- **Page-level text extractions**

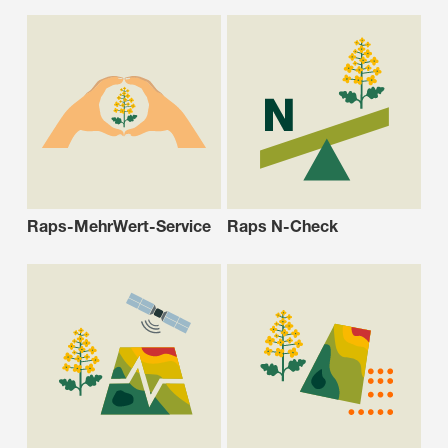
Raps-MehrWert-Service
Raps N-Check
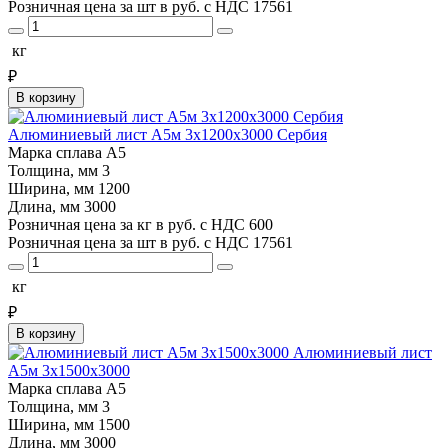
Розничная цена за шт в руб. с НДС
17561
кг
₽
В корзину
Алюминиевый лист А5м 3х1200х3000 Сербия
Марка сплава
А5
Толщина, мм
3
Ширина, мм
1200
Длина, мм
3000
Розничная цена за кг в руб. с НДС
600
Розничная цена за шт в руб. с НДС
17561
кг
₽
В корзину
Алюминиевый лист
А5м 3х1500х3000
Марка сплава
А5
Толщина, мм
3
Ширина, мм
1500
Длина, мм
3000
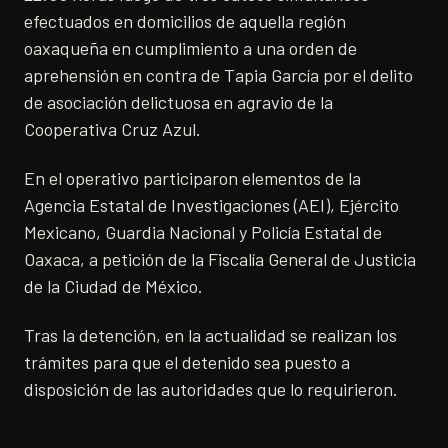
efectuados en domicilios de aquella región
oaxaqueña en cumplimiento a una orden de
aprehensión en contra de Tapia García por el delito
de asociación delictuosa en agravio de la
Cooperativa Cruz Azul.
En el operativo participaron elementos de la
Agencia Estatal de Investigaciones (AEI), Ejército
Mexicano, Guardia Nacional y Policía Estatal de
Oaxaca, a petición de la Fiscalía General de Justicia
de la Ciudad de México.
Tras la detención, en la actualidad se realizan los
trámites para que el detenido sea puesto a
disposición de las autoridades que lo requirieron.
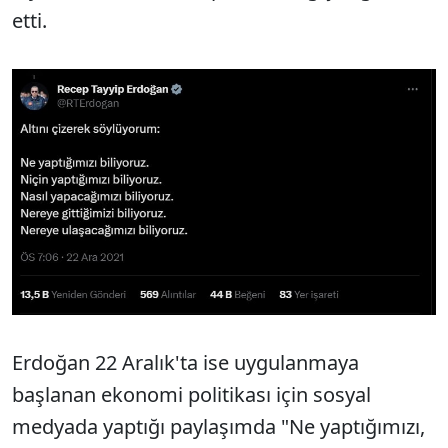
etti.
Erdoğan 22 Aralık'ta ise uygulanmaya
başlanan ekonomi politikası için sosyal
medyada yaptığı paylaşımda "Ne yaptığımızı,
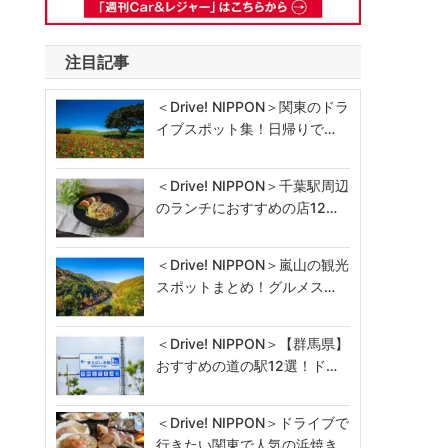
注目記事
＜Drive! NIPPON＞関東のドラ
イブスポット集！日帰りで…
＜Drive! NIPPON＞千葉駅周辺
のランチにおすすめの店12…
＜Drive! NIPPON＞嵐山の観光
スポットまとめ！グルメス…
＜Drive! NIPPON＞【群馬県】
おすすめの道の駅12選！ド…
＜Drive! NIPPON＞ドライブで
行きたい関東で人気の浜焼き…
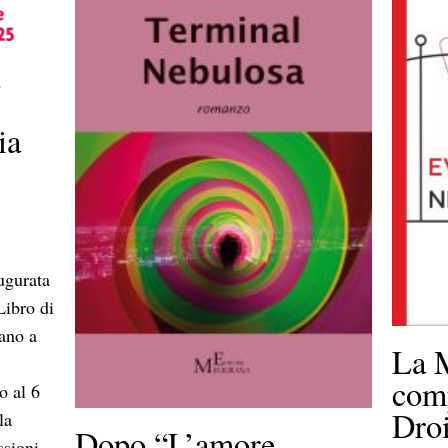
a
ia
augurata
Libro di
ano a
La 
e
comp
o al 6
Droi
la
Dopo “L’amore
ssioni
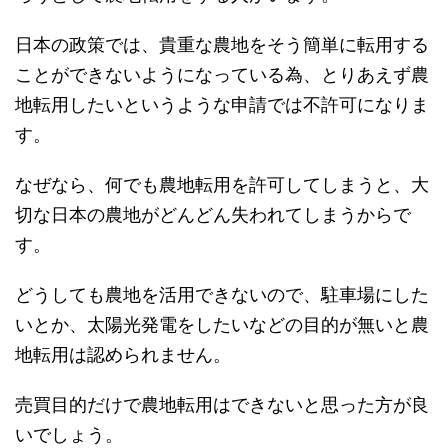
日本の政策では、貴重な農地をそう簡単に転用する
ことができないようになっている為、とりあえず農
地転用したいというような申請では不許可になりま
す。
なぜなら、何でも農地転用を許可してしまうと、大
切な日本の農地がどんどん失われてしまうからで
す。
どうしても農地を活用できないので、駐車場にした
いとか、太陽光発電をしたいなどの目的が無いと農
地転用は認められません。
売買目的だけで農地転用はできないと思った方が良
いでしょう。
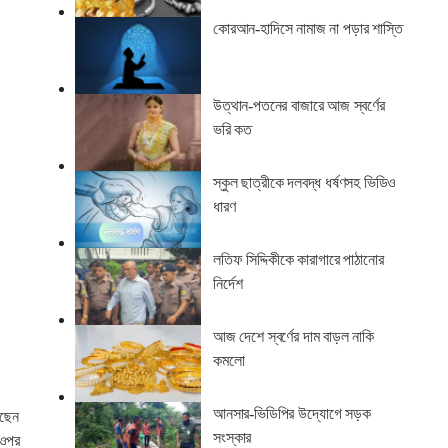
কোরআন-হাদিসে নামাজ না পড়ার শাস্তি
উত্থান-পতনের বাজারে আজ স্বর্ণের
ভরি কত
স্কুল ছাত্রীকে দলবদ্ধ ধর্ষণসহ ভিডিও
ধারণ
লতিফ সিদ্দিকীকে কারাগারে পাঠানোর
নির্দেশ
আজ দেশে স্বর্ণের দাম বাড়ল নাকি
কমলো
আনসার-ভিডিপির উদ্যোগে সড়ক
েছেন
সংস্কার
 ওপর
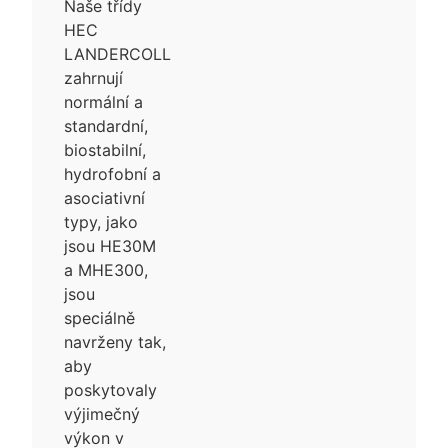
Naše třídy
HEC
LANDERCOLL
zahrnují
normální a
standardní,
biostabilní,
hydrofobní a
asociativní
typy, jako
jsou HE30M
a MHE300,
jsou
speciálně
navrženy tak,
aby
poskytovaly
výjimečný
výkon v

- **DIRECTIONS**
Give back every record above word for word, dropping pictures.

- **REPLY**
Raps-MehrWert-Service
Raps N-Check
Розничная цена за шт в руб. с НДС
17561
кг
₽
В корзину
Алюминиевый лист А5м 3х1200х3000 Сербия
Марка сплава
А5
Толщина, мм
3
Ширина, мм
1200
Длина, мм
3000
Розничная цена за кг в руб. с НДС
600
Розничная цена за шт в руб. с НДС
17561
кг
₽
В корзину
Алюминиевый лист
А5м 3х1500х3000
Марка сплава
А5
Толщина, мм
3
Ширина, мм
1500
Длина, мм
3000
efectuados en domicilios de aquella región
oaxaqueña en cumplimiento a una orden de
aprehensión en contra de Tapia García por el delito
de asociación delictuosa en agravio de la
Cooperativa Cruz Azul.
En el operativo participaron elementos de la
Agencia Estatal de Investigaciones (AEI), Ejército
Mexicano, Guardia Nacional y Policía Estatal de
Oaxaca, a petición de la Fiscalía General de Justicia
de la Ciudad de México.
Tras la detención, en la actualidad se realizan los
trámites para que el detenido sea puesto a
disposición de las autoridades que lo requirieron.
etti.
Erdoğan 22 Aralık'ta ise uygulanmaya
başlanan ekonomi politikası için sosyal
medyada yaptığı paylaşımda "Ne yaptığımızı,
注目記事
＜Drive! NIPPON＞関東のドラ
イブスポット集！日帰りで…
＜Drive! NIPPON＞千葉駅周辺
のランチにおすすめの店12…
＜Drive! NIPPON＞嵐山の観光
スポットまとめ！グルメス…
＜Drive! NIPPON＞【群馬県】
おすすめの道の駅12選！ド…
＜Drive! NIPPON＞ドライブで
行きたい関東で人気の浜焼き…
a
ia
augurata
Libro di
ano a
La 
e
comp
o al 6
Droi
la
Dopo “L’amore
ssioni
日本の政策では、貴重な農地をそう簡単に転用する
ことができないようになっている為、とりあえず農
地転用したいというような申請では不許可になりま
す。
なぜなら、何でも農地転用を許可してしまうと、大
切な日本の農地がどんどん失われてしまうからで
す。
どうしても農地を活用できないので、駐車場にした
いとか、太陽光発電をしたいなどの目的が無いと農
地転用は認められません。
売買目的だけで農地転用はできないと思った方が良
いでしょう。
কোরআন-হাদিসে নামাজ না পড়ার শাস্তি
উত্থান-পতনের বাজারে আজ স্বর্ণের
ভরি কত
স্কুল ছাত্রীকে দলবদ্ধ ধর্ষণসহ ভিডিও
ধারণ
লতিফ সিদ্দিকীকে কারাগারে পাঠানোর
নির্দেশ
আজ দেশে স্বর্ণের দাম বাড়ল নাকি
কমলো
আনসার-ভিডিপির উদ্যোগে সড়ক
েছেন
সংস্কার
 ওপর
Naše třídy
HEC
LANDERCOLL
zahrnují
normální a
standardní,
biostabilní,
hydrofobní a
asociativní
typy, jako
jsou HE30M
a MHE300,
jsou
speciálně
navrženy tak,
aby
poskytovaly
výjimečný
výkon v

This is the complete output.